Transcribe all of the data verbatim, please, and leave out its pictures.

(Data records)
* * * *
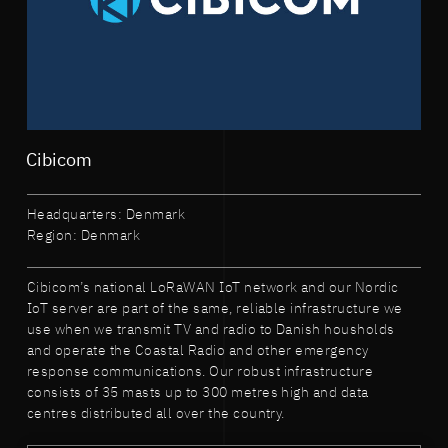
Cibicom
Headquarters: Denmark
Region: Denmark
Cibicom’s national LoRaWAN IoT network and our Nordic
IoT server are part of the same, reliable infrastructure we
use when we transmit TV and radio to Danish housholds
and operate the Coastal Radio and other emergency
response communications. Our robust infrastructure
consists of 35 masts up to 300 metres high and data
centres distributed all over the country.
* * * *
◆ Written solution:
Cibicom
Headquarters: Denmark
Region: Denmark
Cibicom’s national LoRaWAN IoT network and our Nordic
IoT server are part of the same, reliable infrastructure we
use when we transmit TV and radio to Danish housholds
and operate the Coastal Radio and other emergency
response communications. Our robust infrastructure
consists of 35 masts up to 300 metres high and data
centres distributed all over the country.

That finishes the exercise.